The guy's eyes get big and he asks, do I really know Tyler Durden?
This happens in most of the new fight clubs. Yes, I say, I'm best buddies with Tyler. Then, everybody all of a sudden wants to shake my hand.
These new guys stare at the butthole in my cheek and the black skin on my face, yellow and green around the edges, and they call me sir. No, sir. Not hardly, sir. Nobody they know's ever met Tyler Durden. Friends of friends met Tyler Durden, and they founded this chapter of fight club, sir.
Then they wink at me.
Nobody they know has ever seen Tyler Durden.
Is it true, everybody asks. Is Tyler Durden building an army? That's the word. Does Tyler Durden only sleep one hour a night? Rumor has it that Tyler's on the road starting fight clubs all over the country. What's next, everybody wants to know.
The meetings for Project Mayhem have moved to bigger basements because each committee-Arson, Assault, Mischief, and Misinformation-gets bigger as more guys graduate out of fight club. Each committee has a leader, and even the leaders don't know where Tyler's at.
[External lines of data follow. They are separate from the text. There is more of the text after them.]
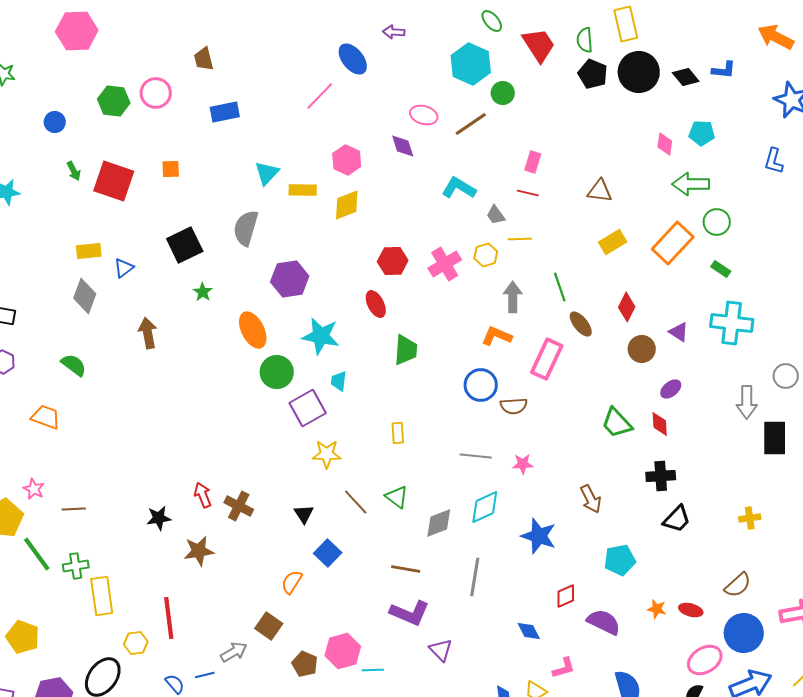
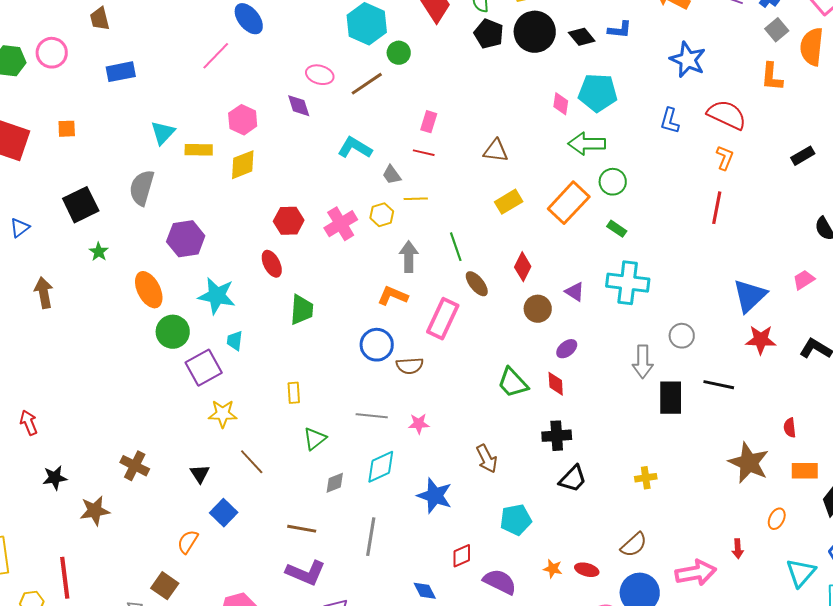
cyan pentagon: (702, 133) -> (598, 93), size x1.5
red arrow: (203, 495) -> (29, 423), moved
green triangle: (397, 497) -> (315, 439), moved, turned 45
gray diamond: (439, 523) -> (335, 483), size x0.7

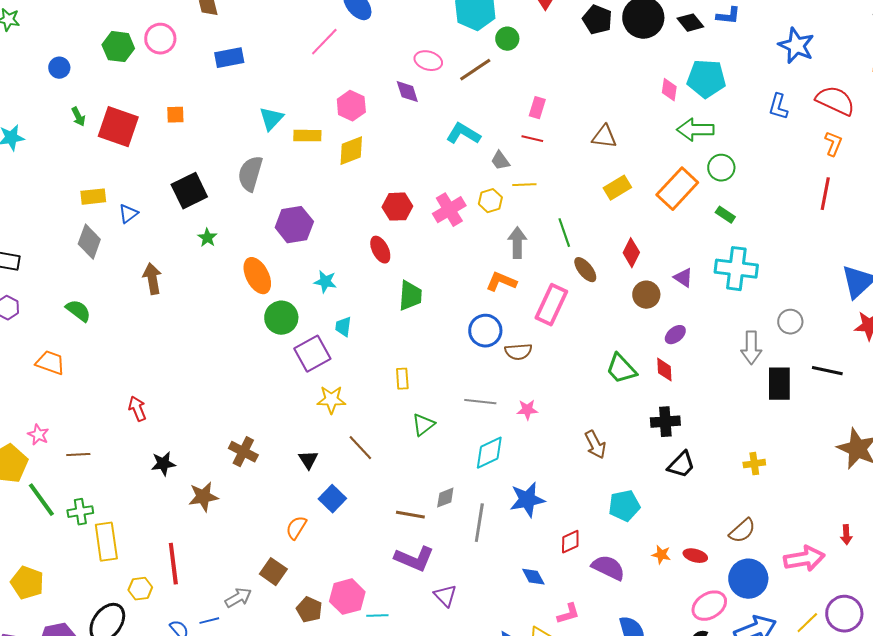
cyan star: (217, 296) -> (325, 282), size x0.6
gray diamond: (335, 483) -> (445, 498), moved
blue star: (435, 496) -> (527, 500), moved, turned -30

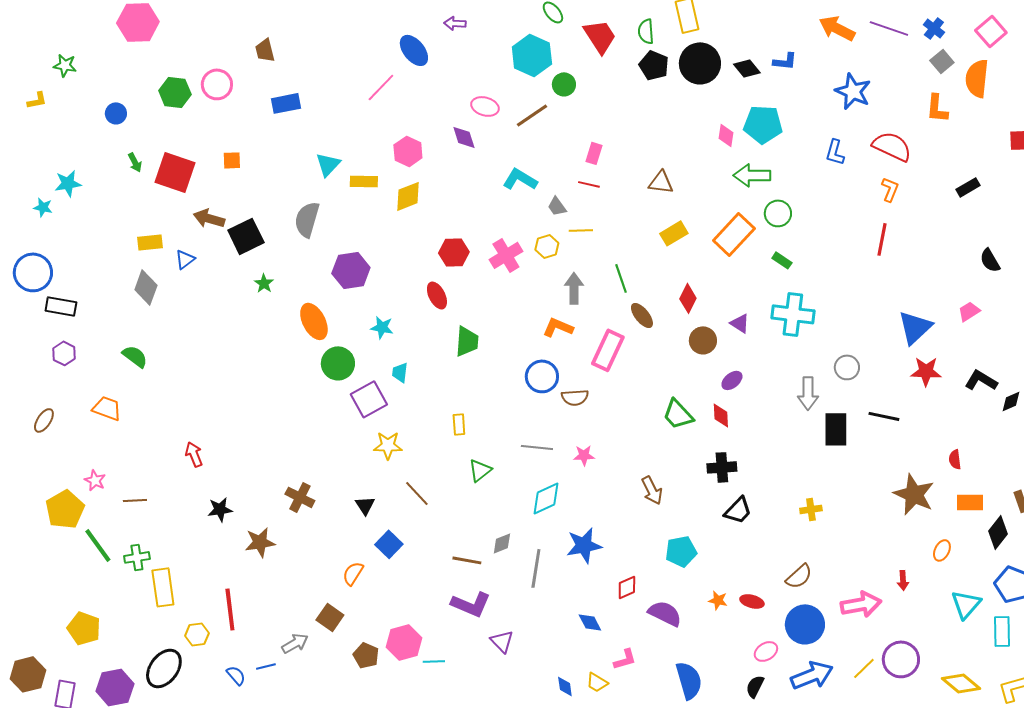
brown arrow: (152, 279) -> (209, 218), moved, turned -64
pink ellipse: (709, 606) -> (766, 651), size x0.7

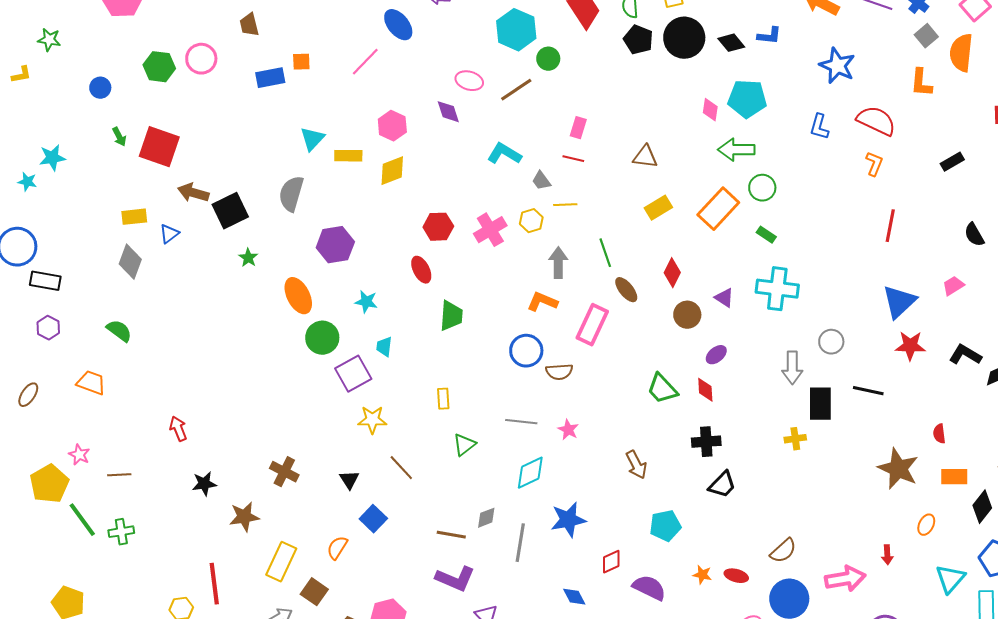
orange square: (232, 160) -> (301, 62), moved
red line: (882, 239) -> (890, 226), moved
pink star: (584, 455) -> (568, 430), turned 30
yellow cross: (811, 509) -> (795, 439), moved
yellow rectangle: (163, 587) -> (281, 562), moved, turned 33

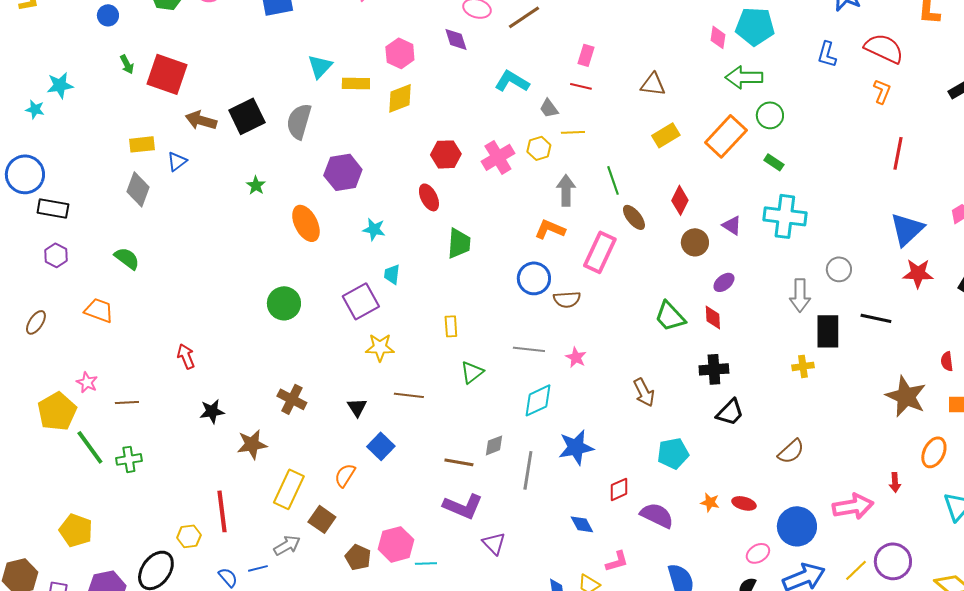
black square: (230, 211) -> (247, 116), moved
green circle: (322, 338) -> (284, 303), moved
brown line: (401, 468) -> (409, 395), turned -40
orange ellipse: (926, 525) -> (934, 452), size x1.4
brown semicircle: (783, 551) -> (791, 451), moved

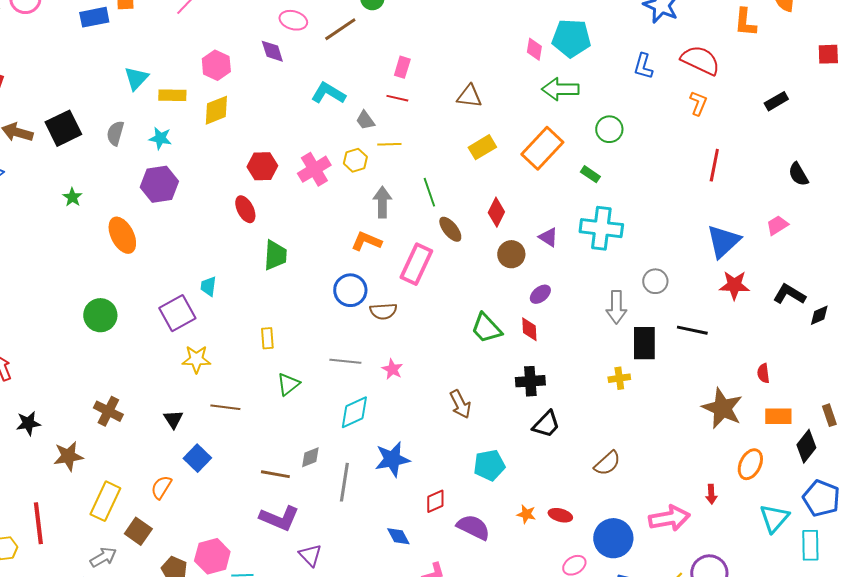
green circle: (770, 115) -> (609, 129), moved
gray semicircle: (299, 121) -> (115, 133), size x0.7
cyan star: (374, 229) -> (160, 138), moved

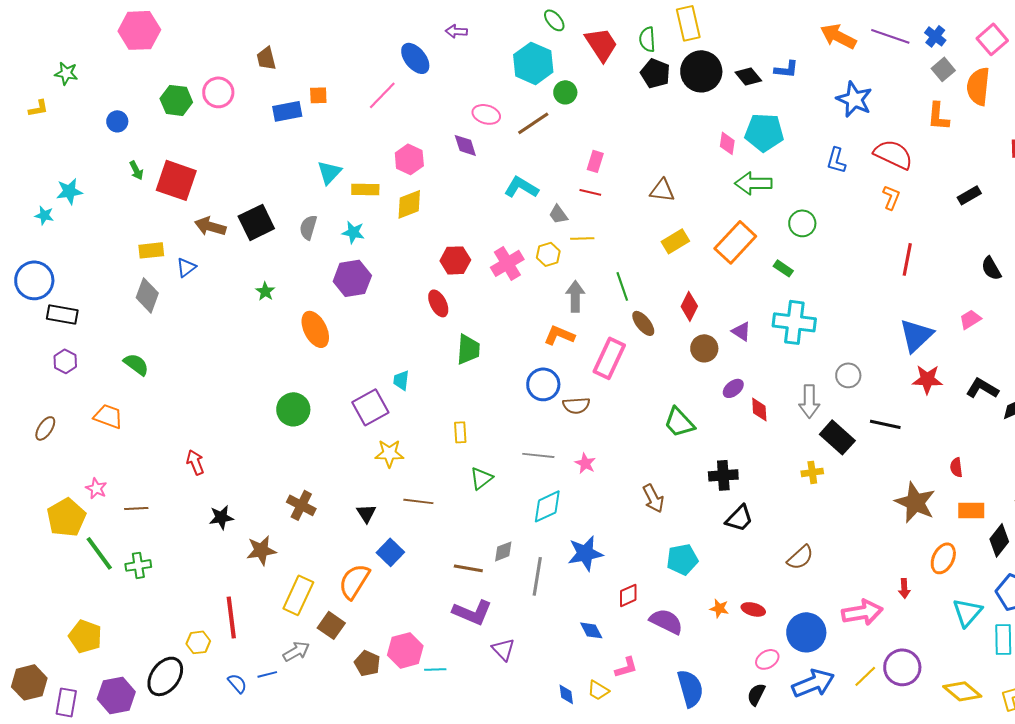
red diamond: (529, 329) -> (759, 409), moved
black rectangle: (644, 343) -> (837, 437), turned -48
orange semicircle: (161, 487) -> (354, 581), size x1.5

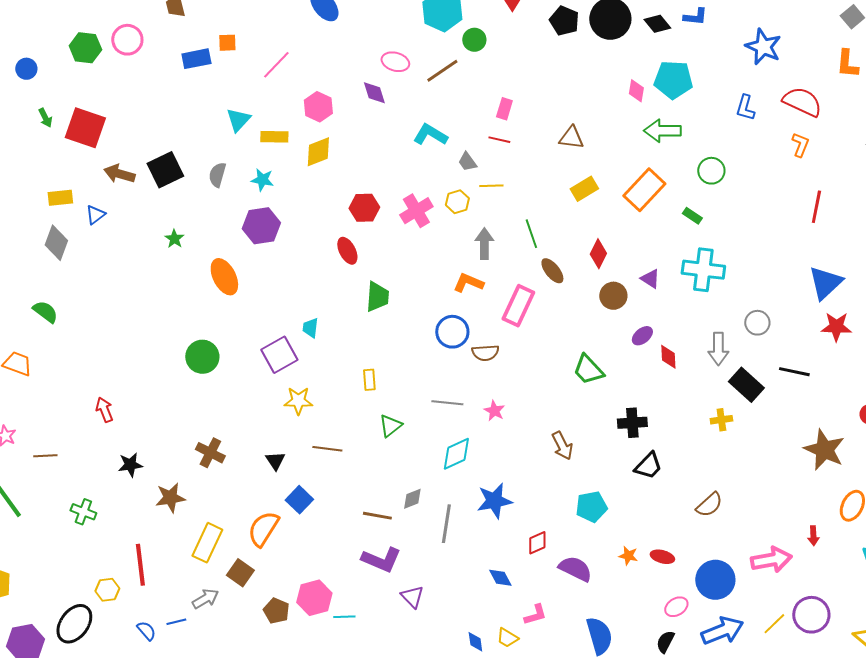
pink line: (382, 95) -> (276, 65), moved
green cross: (138, 565) -> (83, 512), moved, turned 30

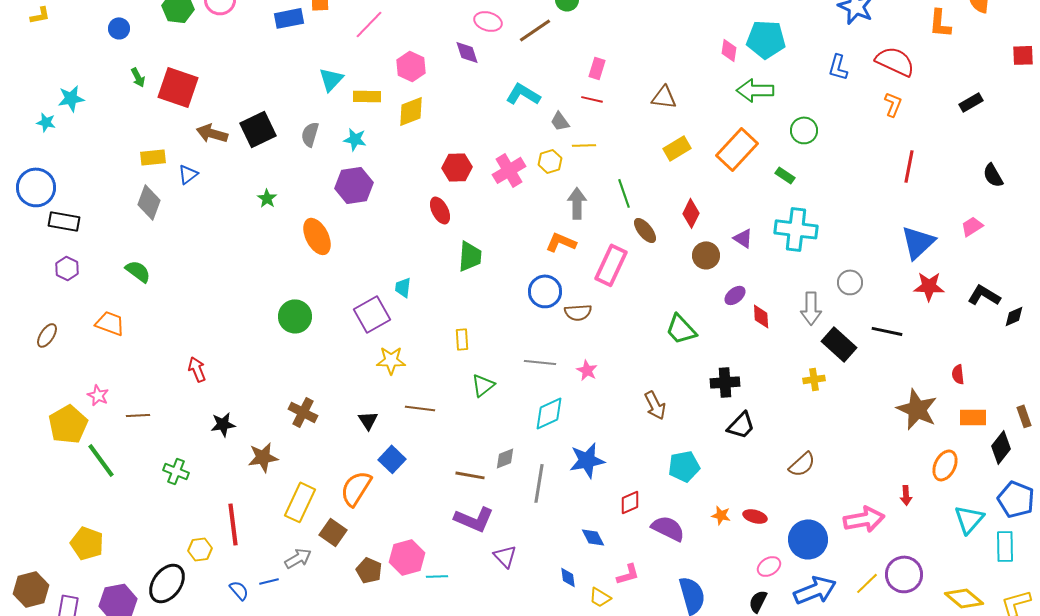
blue diamond: (475, 642) -> (568, 577), moved

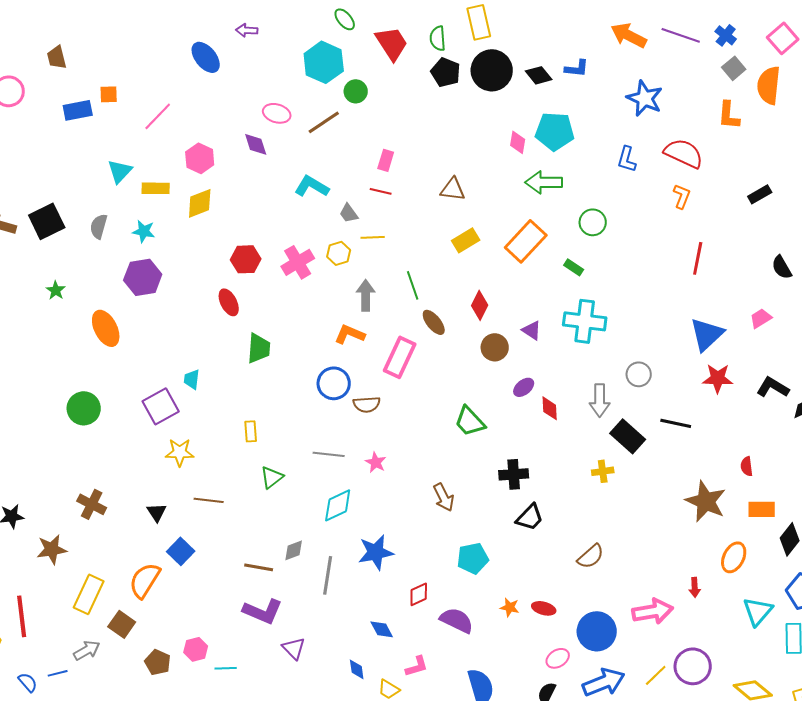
pink hexagon: (407, 557) -> (196, 649), size x0.7

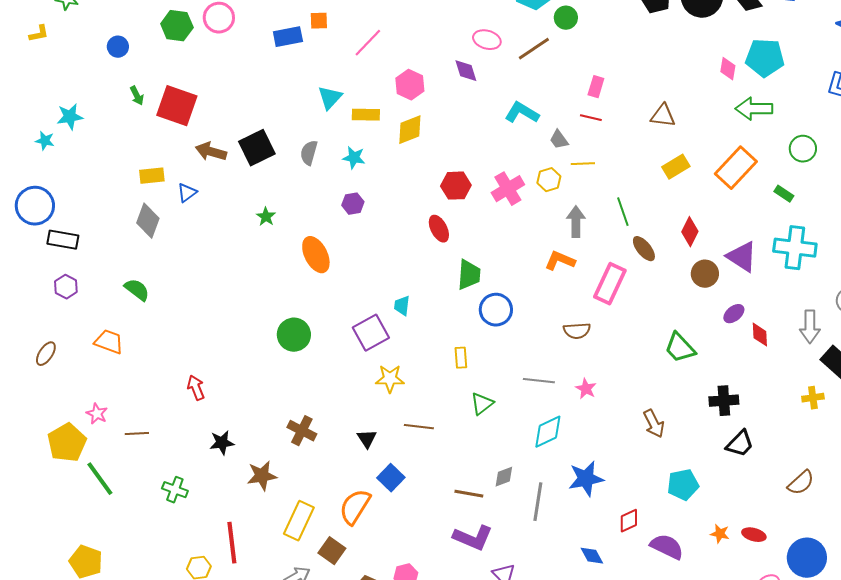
purple hexagon: (143, 277) -> (353, 204), size x0.6
purple triangle: (532, 330) -> (742, 257), size x1.6
blue circle: (334, 383) -> (496, 310), moved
Tyler calls them every week on the phone.
Everybody on Project Mayhem wants to know what's next.
Where are we going?
What is there to look forward to?
On Paper Street, Marla and I walk through the garden at night with our bare feet, every step brushing up the smell of sage and lemon verbena and rose geranium. Black shirts and black pants hunch around us with candles, lifting plant leaves to kill a snail or slug. Marla asks, what's going on here?
Tufts of hair surface beside the dirt clods. Hair and shit. Bone meal and blood meal. The plants are growing faster than the space monkeys can cut them back.
Marla asks, "What are you going to do?"
What's the word?
In the dirt is a shining spot of gold, and I kneel down to see. What's going to happen next, I don't know, I tell Marla.
It looks like we've both been dumped.
In the corner of my eye, the space monkeys pace around in black, each one hunched over his candle. The little spot of gold in the dirt is a molar with a gold filling. Next to it surface two more molars with silver amalgam fillings. It's a jawbone.
I say, no, I can't say what's going to happen. And I push the one, two, three molars into the dirt and hair and shit and bone and blood where Marla won't see.